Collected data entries
------------

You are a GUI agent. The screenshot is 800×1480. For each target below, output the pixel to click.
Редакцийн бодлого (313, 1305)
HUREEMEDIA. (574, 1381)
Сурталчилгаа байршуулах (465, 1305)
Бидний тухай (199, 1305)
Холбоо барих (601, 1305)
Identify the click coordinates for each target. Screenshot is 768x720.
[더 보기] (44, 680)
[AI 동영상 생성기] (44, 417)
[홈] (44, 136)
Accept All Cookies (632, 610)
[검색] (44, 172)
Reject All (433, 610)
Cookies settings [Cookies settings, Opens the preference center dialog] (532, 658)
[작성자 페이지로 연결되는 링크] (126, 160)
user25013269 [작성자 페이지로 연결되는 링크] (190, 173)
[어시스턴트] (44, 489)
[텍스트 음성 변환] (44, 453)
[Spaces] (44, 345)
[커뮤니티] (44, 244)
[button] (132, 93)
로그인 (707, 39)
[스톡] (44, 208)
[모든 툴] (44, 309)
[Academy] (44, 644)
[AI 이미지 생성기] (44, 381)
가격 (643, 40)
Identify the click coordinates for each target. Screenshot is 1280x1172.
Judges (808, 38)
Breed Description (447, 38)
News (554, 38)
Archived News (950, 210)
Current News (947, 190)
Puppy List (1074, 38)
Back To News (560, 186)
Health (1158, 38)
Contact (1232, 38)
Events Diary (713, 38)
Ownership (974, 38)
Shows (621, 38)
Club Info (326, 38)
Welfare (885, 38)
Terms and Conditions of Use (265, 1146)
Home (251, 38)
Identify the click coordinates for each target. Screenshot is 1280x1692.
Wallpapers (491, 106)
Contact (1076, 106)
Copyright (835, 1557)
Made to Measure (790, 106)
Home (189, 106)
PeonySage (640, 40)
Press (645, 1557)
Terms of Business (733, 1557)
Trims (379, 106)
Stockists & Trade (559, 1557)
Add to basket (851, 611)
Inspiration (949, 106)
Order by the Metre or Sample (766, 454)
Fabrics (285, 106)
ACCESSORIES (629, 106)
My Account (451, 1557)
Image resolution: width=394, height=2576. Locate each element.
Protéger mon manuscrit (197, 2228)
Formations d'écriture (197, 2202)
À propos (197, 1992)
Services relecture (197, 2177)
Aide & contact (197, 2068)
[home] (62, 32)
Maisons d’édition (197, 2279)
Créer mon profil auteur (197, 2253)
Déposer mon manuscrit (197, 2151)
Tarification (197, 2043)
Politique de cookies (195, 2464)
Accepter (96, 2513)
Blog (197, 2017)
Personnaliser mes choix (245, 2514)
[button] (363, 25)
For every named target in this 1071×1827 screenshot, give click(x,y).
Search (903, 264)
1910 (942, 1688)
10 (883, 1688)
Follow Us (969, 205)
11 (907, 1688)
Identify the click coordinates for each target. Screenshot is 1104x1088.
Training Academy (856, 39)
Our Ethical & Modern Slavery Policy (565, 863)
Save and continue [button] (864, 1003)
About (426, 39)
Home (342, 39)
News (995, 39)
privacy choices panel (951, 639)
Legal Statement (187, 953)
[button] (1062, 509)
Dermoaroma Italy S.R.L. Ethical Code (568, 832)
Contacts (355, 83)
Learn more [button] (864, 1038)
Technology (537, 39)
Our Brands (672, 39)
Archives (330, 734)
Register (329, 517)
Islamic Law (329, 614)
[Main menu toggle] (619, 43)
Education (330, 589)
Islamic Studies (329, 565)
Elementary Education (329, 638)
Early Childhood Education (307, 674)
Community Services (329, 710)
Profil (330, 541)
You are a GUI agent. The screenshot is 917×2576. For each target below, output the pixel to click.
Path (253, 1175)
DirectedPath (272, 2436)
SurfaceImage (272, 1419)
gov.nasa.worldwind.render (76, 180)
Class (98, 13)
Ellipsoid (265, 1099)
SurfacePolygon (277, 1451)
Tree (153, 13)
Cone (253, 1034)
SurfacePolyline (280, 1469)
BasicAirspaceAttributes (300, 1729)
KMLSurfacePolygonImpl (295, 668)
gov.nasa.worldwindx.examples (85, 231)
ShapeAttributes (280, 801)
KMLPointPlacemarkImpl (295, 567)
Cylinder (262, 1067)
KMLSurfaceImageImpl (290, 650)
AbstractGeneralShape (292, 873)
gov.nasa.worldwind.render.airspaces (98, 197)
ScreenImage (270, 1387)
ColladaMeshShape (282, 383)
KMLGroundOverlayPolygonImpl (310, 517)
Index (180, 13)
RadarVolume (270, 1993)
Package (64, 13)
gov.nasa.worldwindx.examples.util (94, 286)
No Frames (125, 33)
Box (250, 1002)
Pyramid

------------

The problem
Of all the lines in the data, count those that contain "Education" and give that figure with nothing else.

Expected output
3